**Records:**
________
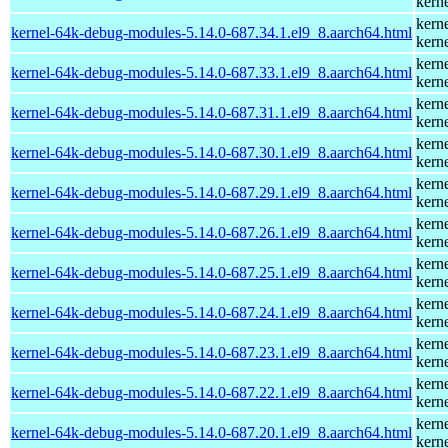
kern
kern
kernel-64k-debug-modules-5.14.0-687.34.1.el9_8.aarch64.html
kern
kern
kernel-64k-debug-modules-5.14.0-687.33.1.el9_8.aarch64.html
kern
kern
kernel-64k-debug-modules-5.14.0-687.31.1.el9_8.aarch64.html
kern
kern
kernel-64k-debug-modules-5.14.0-687.30.1.el9_8.aarch64.html
kern
kern
kernel-64k-debug-modules-5.14.0-687.29.1.el9_8.aarch64.html
kern
kern
kernel-64k-debug-modules-5.14.0-687.26.1.el9_8.aarch64.html
kern
kern
kernel-64k-debug-modules-5.14.0-687.25.1.el9_8.aarch64.html
kern
kern
kernel-64k-debug-modules-5.14.0-687.24.1.el9_8.aarch64.html
kern
kern
kernel-64k-debug-modules-5.14.0-687.23.1.el9_8.aarch64.html
kern
kern
kernel-64k-debug-modules-5.14.0-687.22.1.el9_8.aarch64.html
kern
kern
kernel-64k-debug-modules-5.14.0-687.20.1.el9_8.aarch64.html
kern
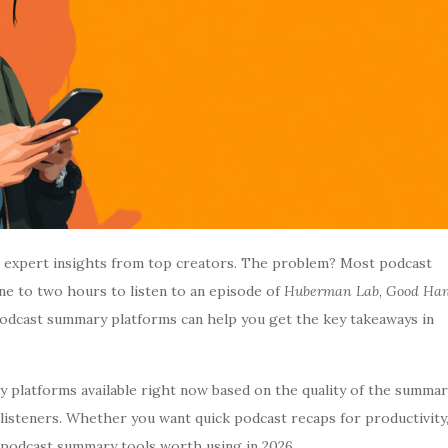
ar expert insights from top creators. The problem? Most podcast
one to two hours to listen to an episode of
Huberman Lab
,
Good Ha
podcast summary platforms can help you get the key takeaways in
 platforms available right now based on the quality of the summar
or listeners. Whether you want quick podcast recaps for productivity
t podcast summary tools worth using in 2026.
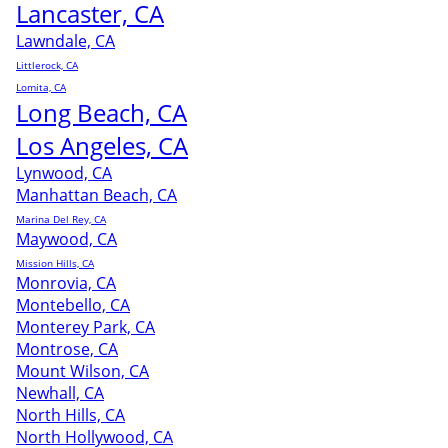
Lancaster, CA
Lawndale, CA
Littlerock, CA
Lomita, CA
Long Beach, CA
Los Angeles, CA
Lynwood, CA
Manhattan Beach, CA
Marina Del Rey, CA
Maywood, CA
Mission Hills, CA
Monrovia, CA
Montebello, CA
Monterey Park, CA
Montrose, CA
Mount Wilson, CA
Newhall, CA
North Hills, CA
North Hollywood, CA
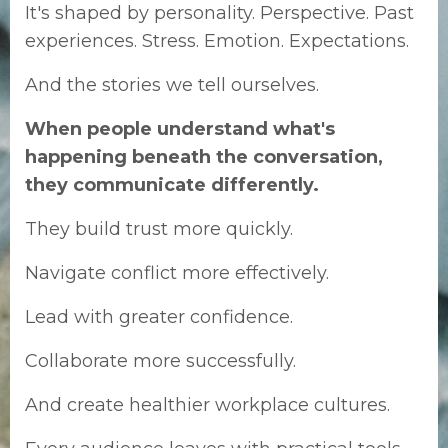
It's shaped by personality.
Perspective.
Past
experiences.
Stress.
Emotion.
Expectations.
And the stories we tell ourselves.
When people understand what's
happening beneath the conversation,
they communicate differently.
They build trust more quickly.
Navigate conflict more effectively.
Lead with greater confidence.
Collaborate more successfully.
And create healthier workplace cultures.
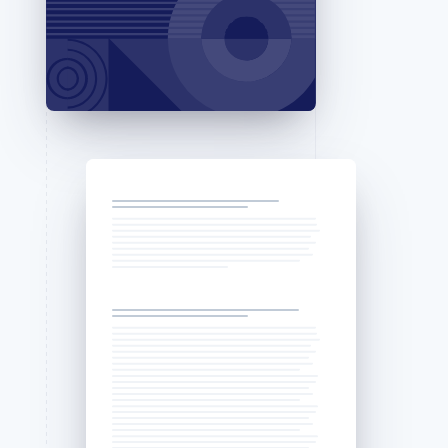
Stripe Sessions 2026
See how Stripe is
building the economic
infrastructure for AI.
Watch now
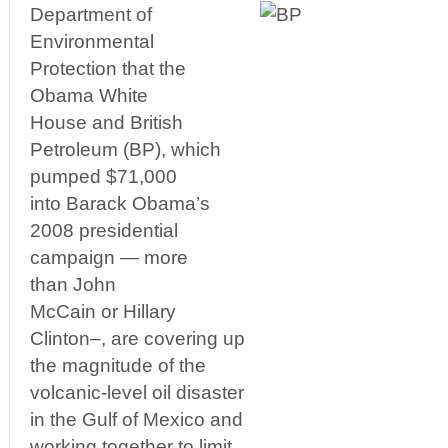
Department of
Environmental
Protection that the
Obama White
House and British
Petroleum (BP), which
pumped $71,000
into Barack Obama’s
2008 presidential
campaign — more
than John
McCain or Hillary
Clinton–, are covering up
the magnitude of the
volcanic-level oil disaster
in the Gulf of Mexico and
working together to limit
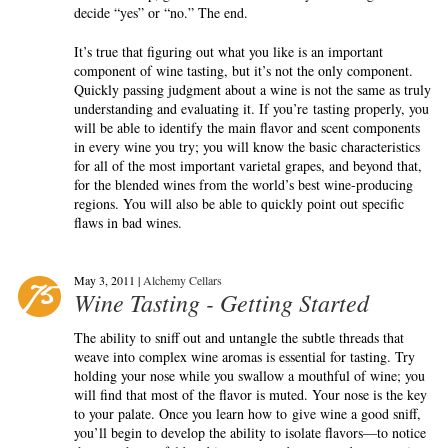
decide “yes” or “no.” The end.
It’s true that figuring out what you like is an important
component of wine tasting, but it’s not the only component.
Quickly passing judgment about a wine is not the same as truly
understanding and evaluating it. If you’re tasting properly, you
will be able to identify the main flavor and scent components
in every wine you try; you will know the basic characteristics
for all of the most important varietal grapes, and beyond that,
for the blended wines from the world’s best wine-producing
regions. You will also be able to quickly point out specific
flaws in bad wines.
May 3, 2011 |
Alchemy Cellars
Wine Tasting - Getting Started
The ability to sniff out and untangle the subtle threads that
weave into complex wine aromas is essential for tasting. Try
holding your nose while you swallow a mouthful of wine; you
will find that most of the flavor is muted. Your nose is the key
to your palate. Once you learn how to give wine a good sniff,
you’ll begin to develop the ability to isolate flavors—to notice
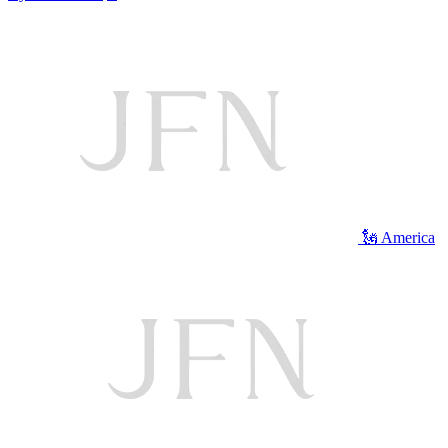
🗽 America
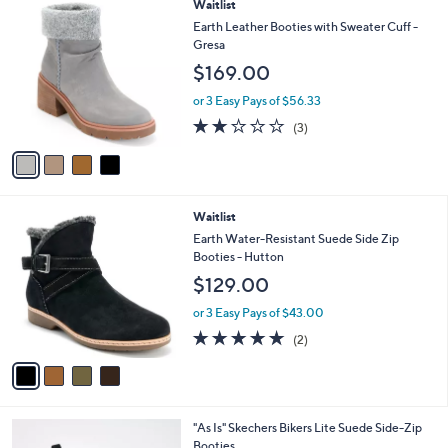
4
Waitlist
$
a
C
6
b
Earth Leather Booties with Sweater Cuff -
o
0
l
Gresa
l
.
e
$169.00
o
0
r
0
or 3 Easy Pays of $56.33
s
2.0
3
(3)
A
of
Reviews
v
5
a
Stars
i
l
4
Waitlist
a
C
b
Earth Water-Resistant Suede Side Zip
o
l
Booties - Hutton
l
e
$129.00
o
r
or 3 Easy Pays of $43.00
s
5.0
2
(2)
A
of
Reviews
v
5
a
Stars
i
l
3
"As Is" Skechers Bikers Lite Suede Side-Zip
a
C
Booties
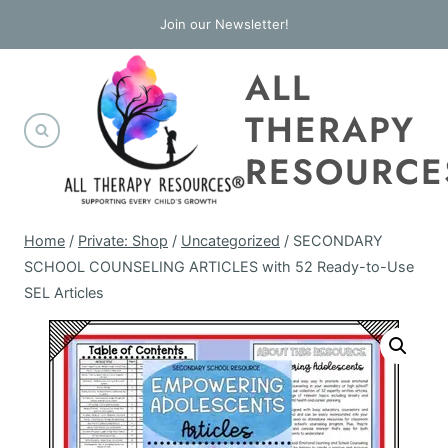
Skip
Join our Newsletter!
to
ALL
content
THERAPY
RESOURCE
Home
/
Private: Shop
/
Uncategorized
/
SECONDARY
SCHOOL COUNSELING ARTICLES with 52 Ready-to-Use
SEL Articles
________
**About this exercise:**
In the listing above, find the line containing "campaign — more" and the line containing "It’s true that", then print exactly those two lines and every line between them, minus the pictures.

**Written answer:**
campaign — more
than John
McCain or Hillary
Clinton–, are covering up
the magnitude of the
volcanic-level oil disaster
in the Gulf of Mexico and
working together to limit
decide “yes” or “no.” The end.
It’s true that figuring out what you like is an important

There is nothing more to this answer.